First, the winter of 2014:
Canadians love to talk about the weather. We always lament the lost weather we had last season when we are in the midst of whatever weather Mother Nature delivers this season.
Well, the winter of 2014 has given us plenty of cause for complaining this winter. We are in the middle of the coldest winter Ontario has experienced in 20 years. We have recorded 31 cold weather alerts to date since the beginning of December, more than all the alerts in the previous three winters combined.
We are all very tired of the unrelenting cold and yet, according to current weather forecasts, we face at least another two weeks of below-normal temperatures.
All this is to say the vineyards of Ontario have been under incredible cold stress this winter. Many growers are reporting significant bud loss due to the cold weather and this will have a direct effect on yields in the upcoming growing season. The buds are formed in the fall and lay dormant on the vines until the spring when pruning of the vines is done. Depending on the pruning techniques used by the grower, more or less new growth will be enabled and this growth will determine the volume of grapes grown on the vines.
When bud damage occurs there is less freedom afforded the grower and pruning must be adapted to maximize the potential for an acceptable yield. The damage in Ontario vineyards is widespread with Lake Erie North Shore and Prince Edward County being hardest hit. Syrah and Sauvignon Blanc seem to be the hardest hit varieties but all varieties have been affected to varying degrees. An enormous drop in yield is forecast for 2014.
The extreme cold may also trigger damage to the vines themselves but the degree of this damage will only be measured properly once the new growth starts in the spring.
There is a modest silver lining to this cloud: the cold came early with the right intensity to allow an early harvest of fruit for Icewine.
Following my recent rant about France I received an invitation to this year’s California Wine Fair which will take place in Toronto on Monday April 7 at the Fairmont Royal York Hotel in Toronto. The invitation was unrelated to the rant. I get this invitation every year.
The event has two components, the consumer event in the evening and the trade event in the afternoon. Both events are huge; I think this is the biggest single day wine event on the calendar each year and is a testimony to the effective work done by the California Wine Institute and its local PR partner, Praxis.
The trade event is especially good as the media are able to taste in a private room which means we sit at tables, we pour our own wines, we are able to work at our own pace without being pushed around and we select which wines we choose to taste.
This is another way the industry can get its proper place in the consumer’s eye. Give the centres of influence the tools and time and they will tell your story.
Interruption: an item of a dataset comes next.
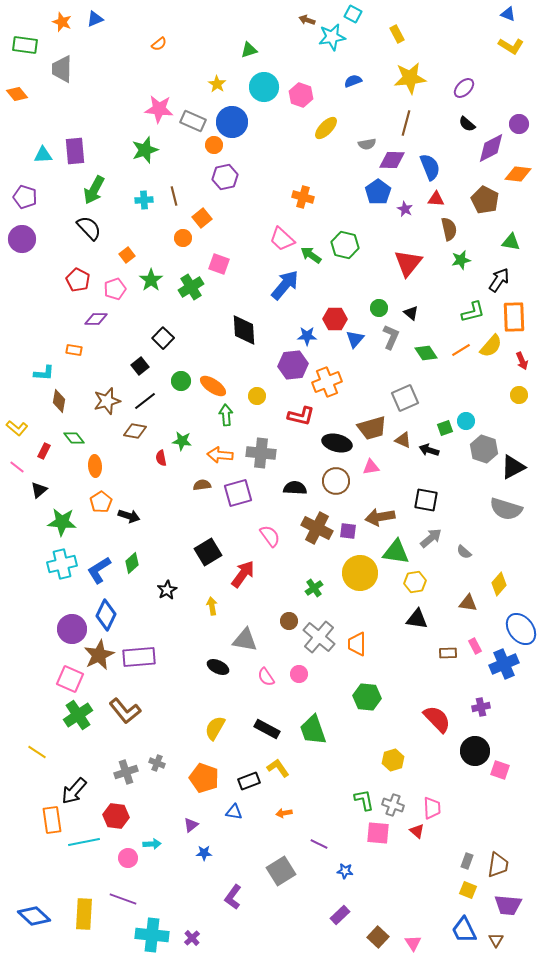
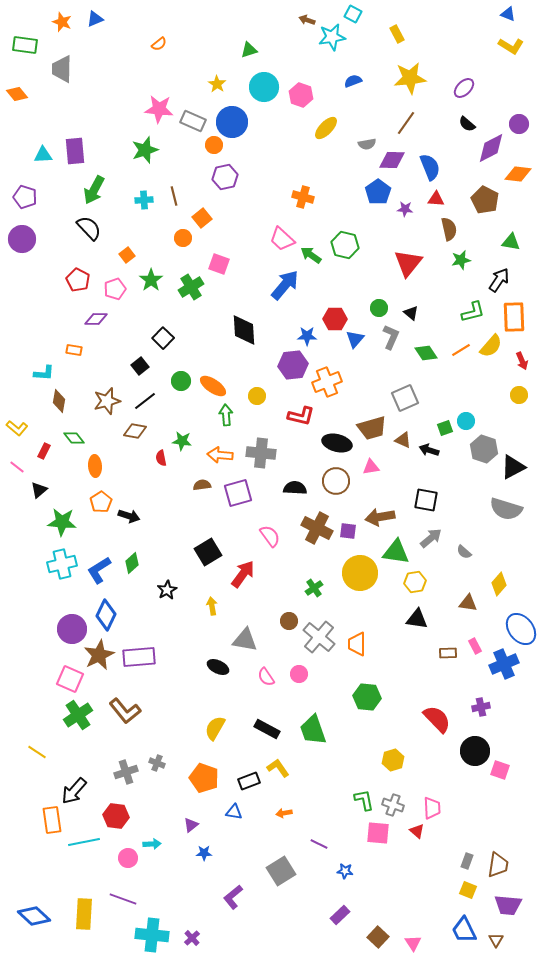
brown line at (406, 123): rotated 20 degrees clockwise
purple star at (405, 209): rotated 21 degrees counterclockwise
purple L-shape at (233, 897): rotated 15 degrees clockwise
And it works. California sent out recent data later in the week and US wine exports (90% of which are from California) reached a record high in 2013 to $1.15 billion (an increase from the previous year of over 16%). Volume also grew by 7.5% in 2013 from the previous year.
The EU is the largest market for California wines at just over $600 million (up 31% year-over-year) with Canada sitting in second place at $454 million (+12%). Canada is a HUGE market for California, in both absolute and per capita terms
Clearly you will earn rewards if you spend your promotion dollars properly.